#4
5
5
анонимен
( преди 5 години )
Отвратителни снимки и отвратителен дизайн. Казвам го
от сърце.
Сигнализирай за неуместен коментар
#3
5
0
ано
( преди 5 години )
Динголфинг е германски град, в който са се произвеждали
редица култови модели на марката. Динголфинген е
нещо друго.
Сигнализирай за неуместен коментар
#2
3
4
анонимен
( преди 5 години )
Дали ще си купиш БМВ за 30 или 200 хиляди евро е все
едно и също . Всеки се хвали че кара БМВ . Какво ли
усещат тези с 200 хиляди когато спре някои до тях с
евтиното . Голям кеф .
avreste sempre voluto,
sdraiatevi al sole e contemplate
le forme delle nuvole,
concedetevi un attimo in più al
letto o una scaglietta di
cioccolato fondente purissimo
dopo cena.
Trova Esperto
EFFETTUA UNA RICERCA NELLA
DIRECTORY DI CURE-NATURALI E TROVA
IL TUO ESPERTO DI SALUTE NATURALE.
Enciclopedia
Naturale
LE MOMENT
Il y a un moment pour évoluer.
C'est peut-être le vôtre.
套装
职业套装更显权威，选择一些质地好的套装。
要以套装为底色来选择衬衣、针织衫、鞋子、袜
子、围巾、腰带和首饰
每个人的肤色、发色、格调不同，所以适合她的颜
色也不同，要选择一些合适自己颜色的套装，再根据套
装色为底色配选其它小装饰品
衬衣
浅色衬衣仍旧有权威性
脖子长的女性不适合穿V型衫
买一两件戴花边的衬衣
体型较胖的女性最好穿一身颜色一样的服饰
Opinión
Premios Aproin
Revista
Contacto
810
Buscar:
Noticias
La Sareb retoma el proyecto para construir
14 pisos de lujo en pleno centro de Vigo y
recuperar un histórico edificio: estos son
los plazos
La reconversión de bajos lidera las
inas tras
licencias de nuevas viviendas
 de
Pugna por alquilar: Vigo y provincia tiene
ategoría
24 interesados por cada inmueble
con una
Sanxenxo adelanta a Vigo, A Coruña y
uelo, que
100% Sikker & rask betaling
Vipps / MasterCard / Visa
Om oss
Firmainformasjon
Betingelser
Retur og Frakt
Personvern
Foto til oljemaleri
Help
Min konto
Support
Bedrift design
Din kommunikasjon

* Exercise instructions:
The answer must consist of every line above that contains the word "хиляди".

* Answer to this exercise:
Дали ще си купиш БМВ за 30 или 200 хиляди евро е все
усещат тези с 200 хиляди когато спре някои до тях с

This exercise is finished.